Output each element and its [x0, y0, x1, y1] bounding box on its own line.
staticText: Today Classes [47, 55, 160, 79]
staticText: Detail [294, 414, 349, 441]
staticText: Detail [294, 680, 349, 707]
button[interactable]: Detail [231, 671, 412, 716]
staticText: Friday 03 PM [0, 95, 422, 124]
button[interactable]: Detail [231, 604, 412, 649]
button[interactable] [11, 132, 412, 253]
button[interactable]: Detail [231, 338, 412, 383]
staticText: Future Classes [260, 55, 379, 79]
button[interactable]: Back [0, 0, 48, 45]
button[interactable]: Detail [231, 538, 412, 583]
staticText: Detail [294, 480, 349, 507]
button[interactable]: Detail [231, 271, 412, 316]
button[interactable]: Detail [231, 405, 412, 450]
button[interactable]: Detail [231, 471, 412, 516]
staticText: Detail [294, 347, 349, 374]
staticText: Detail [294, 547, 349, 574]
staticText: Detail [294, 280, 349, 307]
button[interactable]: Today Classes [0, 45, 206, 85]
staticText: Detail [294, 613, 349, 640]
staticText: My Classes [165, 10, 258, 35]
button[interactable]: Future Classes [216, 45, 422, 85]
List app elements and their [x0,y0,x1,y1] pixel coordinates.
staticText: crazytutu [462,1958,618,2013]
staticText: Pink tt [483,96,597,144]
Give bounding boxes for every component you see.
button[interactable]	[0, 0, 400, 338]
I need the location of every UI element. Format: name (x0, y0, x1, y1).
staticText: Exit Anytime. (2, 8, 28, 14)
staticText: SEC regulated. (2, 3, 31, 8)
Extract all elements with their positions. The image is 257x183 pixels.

TASK GOAL: Retype exactly the lines from the one containing "Give bounding boxes" through the end of the data. Add nothing.

RESPONSE TO THIS TASK:
Give bounding boxes for every component you see.
button[interactable]	[0, 0, 400, 338]
I need the location of every UI element. Format: name (x0, y0, x1, y1).
staticText: Exit Anytime. (2, 8, 28, 14)
staticText: SEC regulated. (2, 3, 31, 8)
Extract all elements with their positions. The image is 257x183 pixels.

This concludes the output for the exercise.